----- Material for this task

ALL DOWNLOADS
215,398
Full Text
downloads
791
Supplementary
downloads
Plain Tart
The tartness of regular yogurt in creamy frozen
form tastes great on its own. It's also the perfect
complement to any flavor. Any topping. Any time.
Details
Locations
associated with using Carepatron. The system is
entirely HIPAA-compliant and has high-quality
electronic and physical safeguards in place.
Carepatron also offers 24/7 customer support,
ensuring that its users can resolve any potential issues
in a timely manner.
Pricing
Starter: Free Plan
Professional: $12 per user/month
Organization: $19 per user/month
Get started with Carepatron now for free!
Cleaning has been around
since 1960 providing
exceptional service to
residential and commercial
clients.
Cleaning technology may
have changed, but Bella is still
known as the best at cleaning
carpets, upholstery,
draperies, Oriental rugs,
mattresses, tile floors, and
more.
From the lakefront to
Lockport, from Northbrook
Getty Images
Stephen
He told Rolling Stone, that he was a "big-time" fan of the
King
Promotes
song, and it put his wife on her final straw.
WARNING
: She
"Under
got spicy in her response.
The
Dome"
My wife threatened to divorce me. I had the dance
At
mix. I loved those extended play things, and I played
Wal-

----------

■ **Directions for this task**: A verbatim copy of all the records is required. Write it out in full.

■ **Expected output**:
ALL DOWNLOADS
215,398
Full Text
downloads
791
Supplementary
downloads
Plain Tart
The tartness of regular yogurt in creamy frozen
form tastes great on its own. It's also the perfect
complement to any flavor. Any topping. Any time.
Details
Locations
associated with using Carepatron. The system is
entirely HIPAA-compliant and has high-quality
electronic and physical safeguards in place.
Carepatron also offers 24/7 customer support,
ensuring that its users can resolve any potential issues
in a timely manner.
Pricing
Starter: Free Plan
Professional: $12 per user/month
Organization: $19 per user/month
Get started with Carepatron now for free!
Cleaning has been around
since 1960 providing
exceptional service to
residential and commercial
clients.
Cleaning technology may
have changed, but Bella is still
known as the best at cleaning
carpets, upholstery,
draperies, Oriental rugs,
mattresses, tile floors, and
more.
From the lakefront to
Lockport, from Northbrook
Getty Images
Stephen
He told Rolling Stone, that he was a "big-time" fan of the
King
Promotes
song, and it put his wife on her final straw.
WARNING
: She
"Under
got spicy in her response.
The
Dome"
My wife threatened to divorce me. I had the dance
At
mix. I loved those extended play things, and I played
Wal-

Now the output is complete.